When the turtles get in trouble, Splinter discovers the turtles have been sneaking behind his back, and his response is obvious disappointment. While he agrees to help them out (he is, after all, a good caring father) he vows never to let them return to the human world again after the ordeal is through.

That is, until he experiences a parenting epiphany. It’s a moment when Splinter sees his own inflexibility and harshness as a parent reflected in Flyguy and the way he treats his army of kids, or rather, mutant underlings (which include the adorable skateboarding Mondo Gecko, voiced by a darling Paul Rudd, and a singing Ray Fillet voiced by Post Malone). It’s surprisingly touching. It’s rare to see a parent get that kind of wake up call and answer it, but Splinter does just that.

He realizes that his own values, his own fear of humans, are his, and that he can and should allow his children to live the kind of life they want to — and for that, he needs to get over his paranoias. Part of being a parent, especially a parent whose seen and experienced persecution for his identity, is letting your kids be braver than you were, knowing that they’re growing up in a different world, and that they are allowed to learn their own lessons. It’s also learning to care for the things your kids care about and being their cheerleader. Splinter has a full arc in which he grows for the sake of his kids, and ultimately, that helps him find his own happiness (which involves a pretty disturbing romance with a fellow mutant, but hey, parents are allowed to be a bit kinky too).

As Jewish parents, a lot of us were raised with fears of persecution, fears of the unknown, with fear in general, and there’s something so valuable in letting that go, no matter how scary it may be. The turtles’ dreams of feeling acceptance and belonging in the outside world may seem farfetched; they are, after all, literal mutants. But in the end, by being authentic and kind, they make them happen.

The movie outing was meant to be fun, a bonding experience for my son and his uncle, and in a sense, it was. Yet, just like Splinter in the movie, the experience of watching it was also a bit of a parenting fail, and a lesson, for me.

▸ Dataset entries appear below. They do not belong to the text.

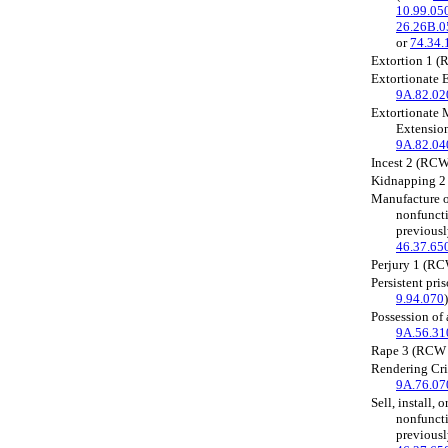
10.99.05
26.26B.0
or
74.34.
Extortion 1 
Extortionate 
9A.82.02
Extortionate 
Extensio
9A.82.04
Incest 2 (RC
Kidnapping 
Manufacture or
nonfuncti
previous
46.37.65
Perjury 1 (R
Persistent pr
9.94.070
)
Possession of
9A.56.31
Rape 3 (RC
Rendering Cr
9A.76.07
Sell, install, o
nonfuncti
previous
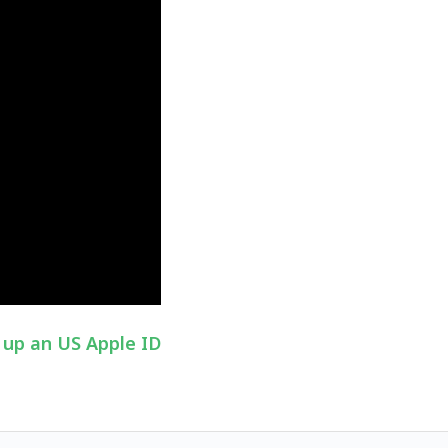
 up an US Apple ID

From the moment the movie opened with an armed raid, I realized I might have made a mistake. Like many a 5-year-old, my son does not like scary movies and TV shows, and his definition of scary is a lot more broad than most, including anything remotely violent or rage-filled.

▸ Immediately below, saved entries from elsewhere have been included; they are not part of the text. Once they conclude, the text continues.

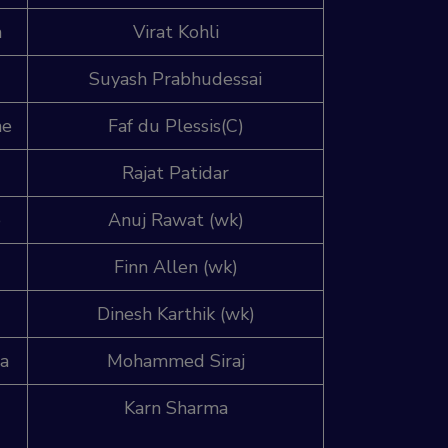
a
Virat Kohli
Suyash Prabhudessai
ne
Faf du Plessis(C)
Rajat Patidar
e
Anuj Rawat (wk)
Finn Allen (wk)
Dinesh Karthik (wk)
ia
Mohammed Siraj
Karn Sharma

It was all fine, more or less, with a few cuddle and hand-holding sessions, and lots of popcorn noshing on his part, until we got to the movie’s biggest battle — with its biggest, most frightening monsters. He turned to me and said the words I had been dreading: “I want to go.”

“We can leave,” I told him, “but I’d like you to stay until the end, to see that there’s a happy ending.” The screening was a kid-friendly one, so talking out loud was not taboo. As we watched the dramatic final scene (which was, yeah, pretty gruesome and violent, even by regular “Teenage Mutant Ninja Turtles” standards), my brother and I both tried to explain to him what was going on — comparing it to the video game they had played the day before, telling him that here, all these people are coming together as a community to defeat the villain. We ended up leaving the theater in an OK shape, though I can’t say that my son really enjoyed the movie, and I’m still wondering if I handled it as best I could.

Perhaps, in that moment, I was so over-enthused about passing down a childhood tradition that I forgot to let my kid dictate his own rhythm. I didn’t hear his initial reluctance about watching this movie, and I didn’t realize that he was not even super into this franchise anymore (he’s all about Mario now). Perhaps I should’ve let him leave the theater when he wanted to, or not gone at all when he first waffled about heading to see the film.

All in all, I don’t think I traumatized him in any major way. But the movie was a good reminder for me, as a parent, to respect my kids — when they’re brave, of course, and want to take on the world, but also when they’re fearful.